My Lords, I beg to move that this House do agree with the Commons in their Amendment No. 3.

This amendment concerns possibly the single most important principle behind this Bill: the use of alternative techniques which do not involve living animals of the type protected by the Bill. During Committee stage and Report stage in this House we had a very full and useful discussion of these issues during debate on amendments which sought to incorporate a reference to this point in the Bill. It will be no surprise to your Lordships that the debate on this matter was also full and vigorous during the Bill's consideration in another place. It was cogently argued that the Bill should include a reference to the fact that granting of a project licence will only take place after the Secretary of State has satisfied himself that the applicant has given careful consideration to the use of alternatives, and to whether suitable techniques of this sort exist which would enable the work to be carried out.

At Committee stage in another place the Government gave a commitment to introduce an amendment on these lines and the amendment which we are now considering was brought forward at Report stage in fulfilment of that commitment. The amendment was widely welcomed in another place and I am sure that it will be equally welcomed by your Lordships' House. The amendment inserts into the Bill a clear requirement for the important question of alternatives to be given the prominence which it deserves in the consideration of project applications. I commend it to the House.

Moved, That this House do agree with the Commons in the said amendment.—(Viscount Davidson.)

Lord Mishcon

My Lords, the noble Lord the Minister correctly anticipated that this would be a very welcome amendment in this House, as indeed it was in another place. One remembers the debates upon this which took place. The noble Lord has described them very accurately with the appropriate adjectives.

They were very forceful debates and now this amendment appears in order that there is writ large in the Bill that the Secretary of State must take into account all other alternatives before granting a project licence. We certainly approve this amendment from these Benches.

Lord Houghton of Sowerby

My Lords, in supporting the Motion that we should approve the Commons amendment, I should like to say that this amendment includes in the Bill a proviso that it was always intended should be borne in mind by the Secretary of State in granting project licences. But so many people have wanted to see additional safeguards in the Bill, and these are the additions that are being made for that purpose.

We all agree that the hope for many animals in laboratories is the discovery of alternatives to their use; and much work is being done to find these alternatives. They are not as easy to discover or to use as many people think. Nevertheless, work is being done and should continue to be done. We bear in mind that the Government have made grants towards research to find these alternatives. I think it is only fair to the original drafter of the Bill to say that it was never intended that the existence of alternatives should be ignored or not inquired into. However, this amendent makes it clear beyond any doubt that, in granting these licences, the Secretary of State must be satisfied that there are no feasible alternatives. That is a comfort to a great many people who wanted to see this in the Bill itself.

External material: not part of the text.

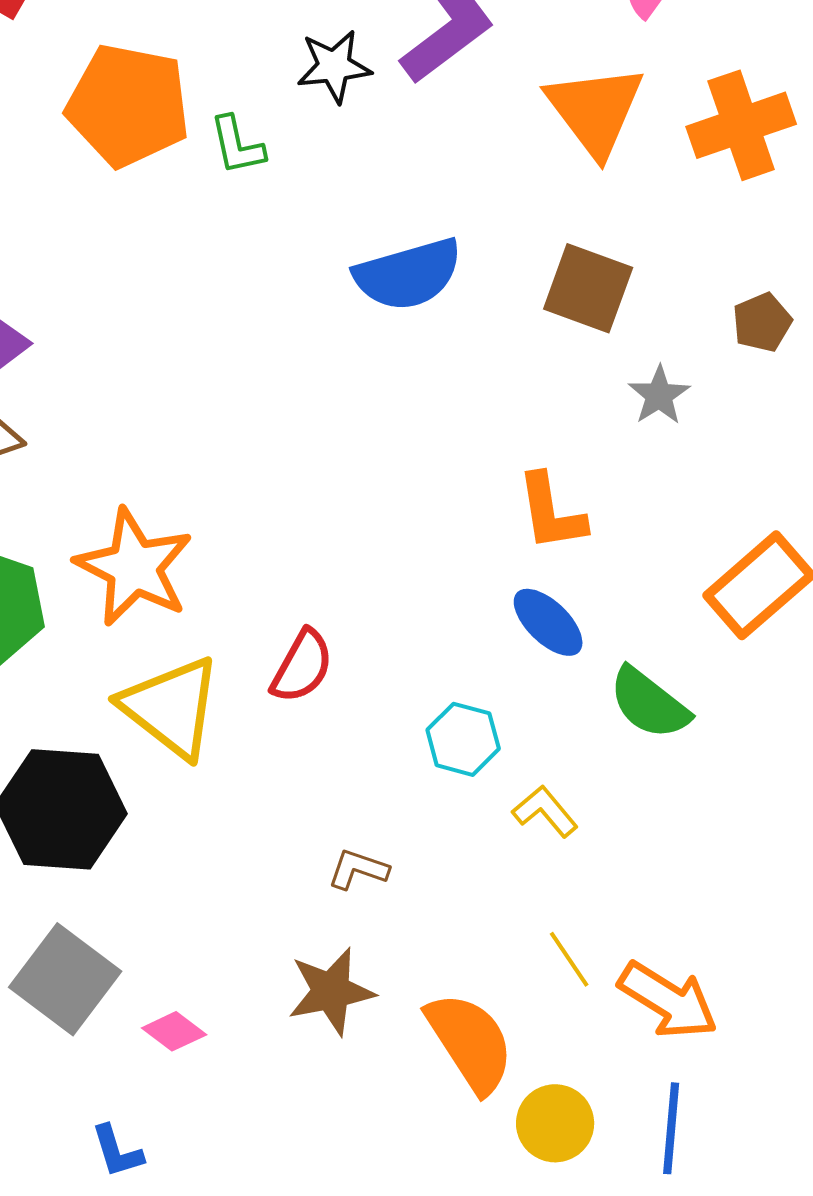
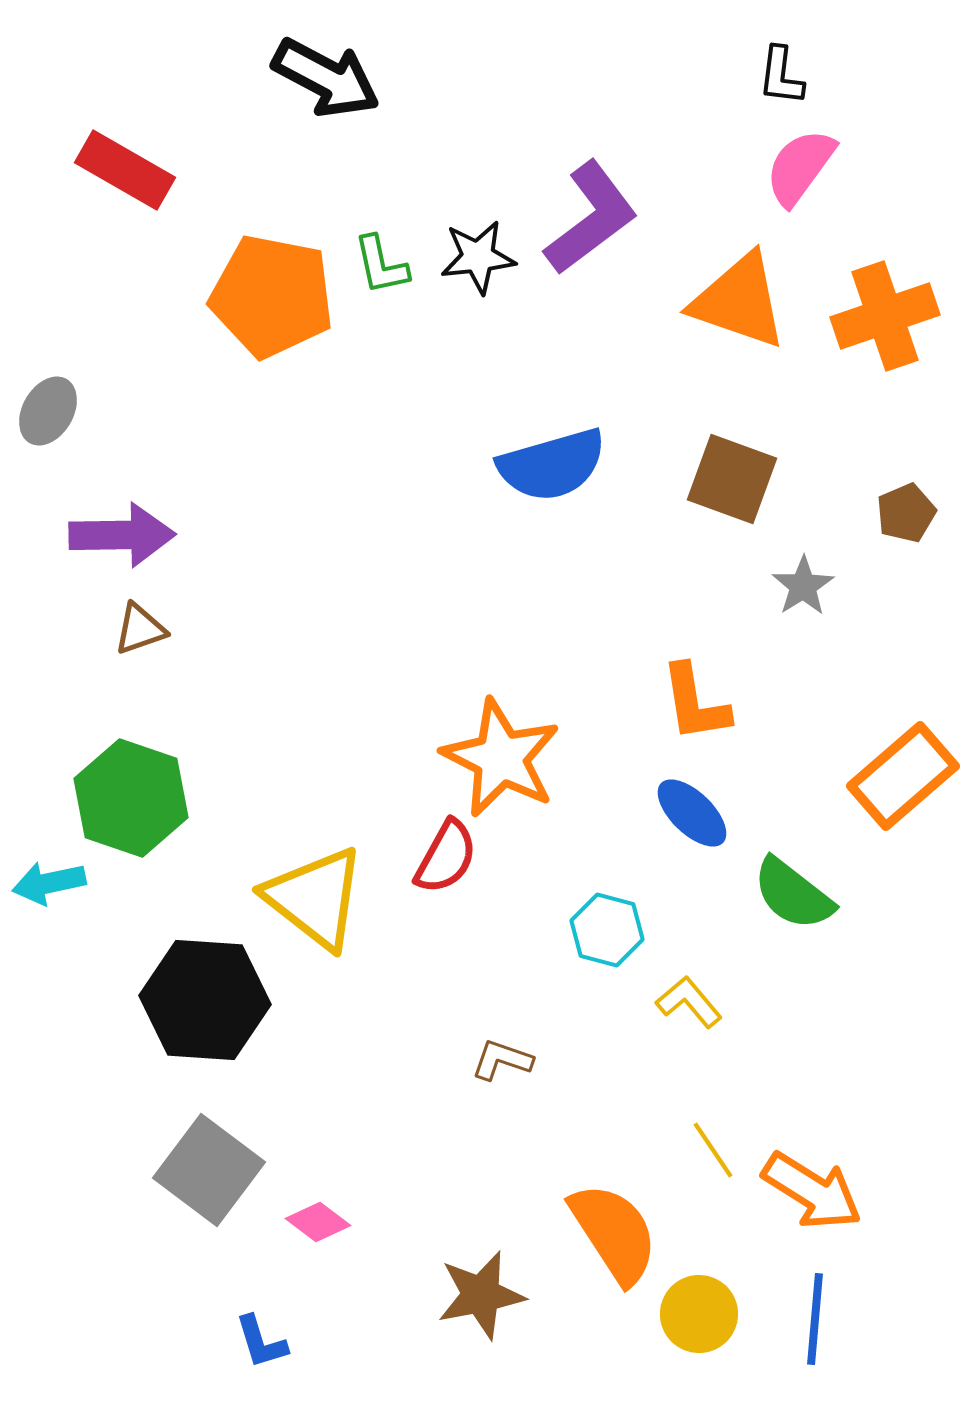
orange triangle: (595, 110) -> (739, 301), turned -34
green L-shape: (237, 145) -> (381, 265), moved
orange star: (134, 567) -> (501, 758), moved
brown star: (331, 991) -> (481, 1295), moved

Much doubt has been expressed in different quarters about the genuineness of the administrative scrutiny which will be applied by the Secretary of State to the various provisions of this Bill when it becomes an Act of Parliament. It should be said that not only will the Secretary of State, of his own responsibility, wish to exercise to the full the power of surveillance, consideration and authority which are given to him under this Bill, but we must bear in mind that there will be a procedures committee—to which we shall refer later on—which is a committee of great importance and authority. A later amendment will strengthen very greatly its powers of investigation. That committee will be there all the time to keep an eye on what is happening and may decide for itself to investigate anything which it feels needs further inquiry.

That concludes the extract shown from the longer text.